(Page images and extracted text)
_ _ _ _ _
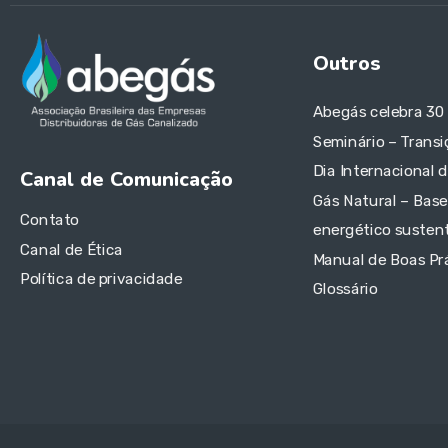
Outros
Abegás celebra 30
Seminário – Transi
Dia Internacional 
Canal de Comunicação
Gás Natural – Base
Contato
energético sustent
Canal de Ética
Manual de Boas Pr
Política de privacidade
Glossário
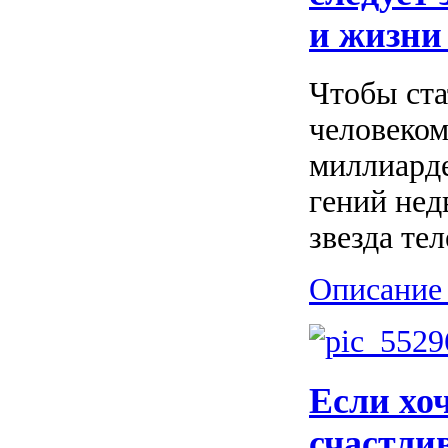
и жизни
Чтобы ста
человеком
миллиарде
гений нед
звезда те
Описание 
Если хо
счастли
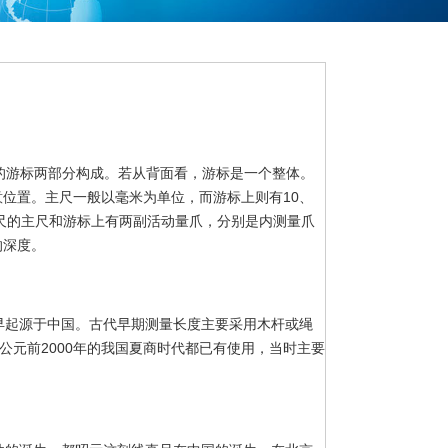
的游标两部分构成。若从背面看，游标是一个整体。
位置。主尺一般以毫米为单位，而游标上则有10、
卡尺的主尺和游标上有两副活动量爪，分别是内测量爪
的深度。
早起源于中国。古代早期测量长度主要采用木杆或绳
在公元前2000年的我国夏商时代都已有使用，当时主要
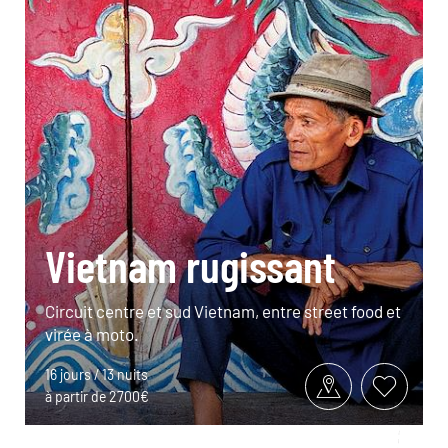
Vietnam rugissant
Circuit centre et sud Vietnam, entre street food et
virée à moto.
16 jours / 13 nuits
à partir de 2700€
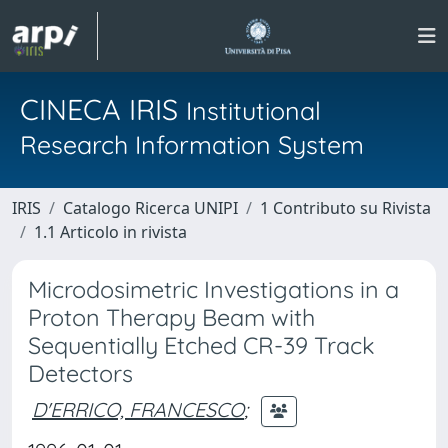
CINECA IRIS
Institutional
Research Information System
IRIS
Catalogo Ricerca UNIPI
1 Contributo su Rivista
1.1 Articolo in rivista
Microdosimetric Investigations in a
Proton Therapy Beam with
Sequentially Etched CR-39 Track
Detectors
D'ERRICO, FRANCESCO
;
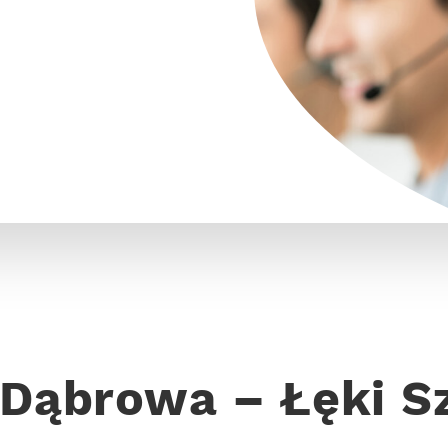
 Dąbrowa – Łęki S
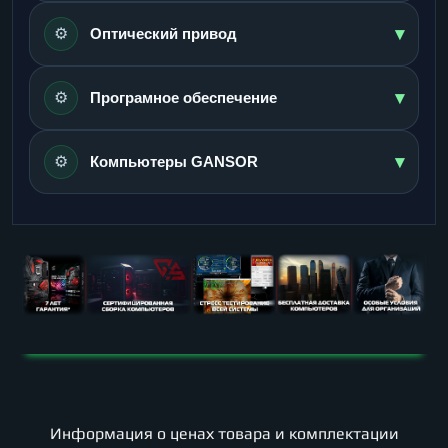
▾
⚙️
Оптический привод
▾
⚙️
Програмное обеспечение
▾
⚙️
Компьютеры GANSOR
Информация о ценах товара и комплектации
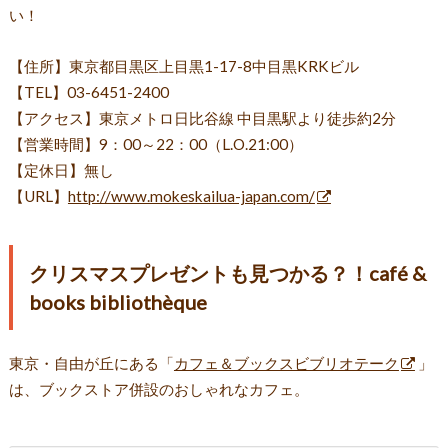
い！
【住所】東京都目黒区上目黒1-17-8中目黒KRKビル
【TEL】03-6451-2400
【アクセス】東京メトロ日比谷線 中目黒駅より徒歩約2分
【営業時間】9：00～22：00（L.O.21:00）
【定休日】無し
【URL】
http://www.mokeskailua-japan.com/
クリスマスプレゼントも見つかる？！café &
books bibliothèque
東京・自由が丘にある「
カフェ＆ブックスビブリオテーク
」
は、ブックストア併設のおしゃれなカフェ。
_ _ _ _ _
What this task involves:
Every line of the records in which the string "Canal" is found should be counted, and only the count returned.

Result for this exercise:
2